[[ Data listing, beginning ]]
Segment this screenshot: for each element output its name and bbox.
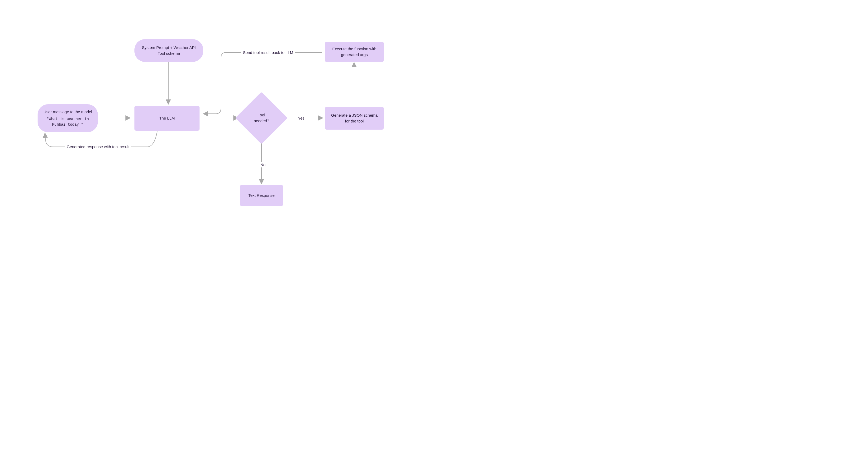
node-execute-fn: Execute the function with generated args (325, 42, 384, 62)
node-decision: Tool needed? (243, 99, 280, 136)
edge-label-send-back: Send tool result back to LLM (241, 50, 295, 55)
edge-label-yes: Yes (297, 115, 306, 121)
execute-fn-text: Execute the function with generated args (330, 46, 378, 58)
node-user-message: User message to the model "What is weath… (38, 104, 98, 132)
node-generate-json: Generate a JSON schema for the tool (325, 107, 384, 130)
system-prompt-text: System Prompt + Weather API Tool schema (140, 45, 198, 57)
text-response-text: Text Response (248, 193, 274, 199)
edge-label-generated-response: Generated response with tool result (65, 144, 131, 150)
generate-json-text: Generate a JSON schema for the tool (330, 113, 378, 124)
flowchart-canvas: User message to the model "What is weath… (0, 0, 434, 237)
node-system-prompt: System Prompt + Weather API Tool schema (134, 39, 203, 62)
node-llm: The LLM (134, 106, 199, 131)
decision-text: Tool needed? (250, 112, 273, 124)
llm-text: The LLM (159, 115, 175, 121)
edge-label-no: No (259, 162, 267, 167)
node-text-response: Text Response (240, 185, 283, 206)
user-message-title: User message to the model (43, 109, 92, 115)
user-message-subtitle: "What is weather in Mumbai today." (43, 116, 93, 127)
[[ Data listing, end ]]
## Activity
Among the lines above, list those that contain the word "system".

## Solution below
system-prompt-text: System Prompt + Weather API Tool schema (140, 45, 198, 57)
node-system-prompt: System Prompt + Weather API Tool schema (134, 39, 203, 62)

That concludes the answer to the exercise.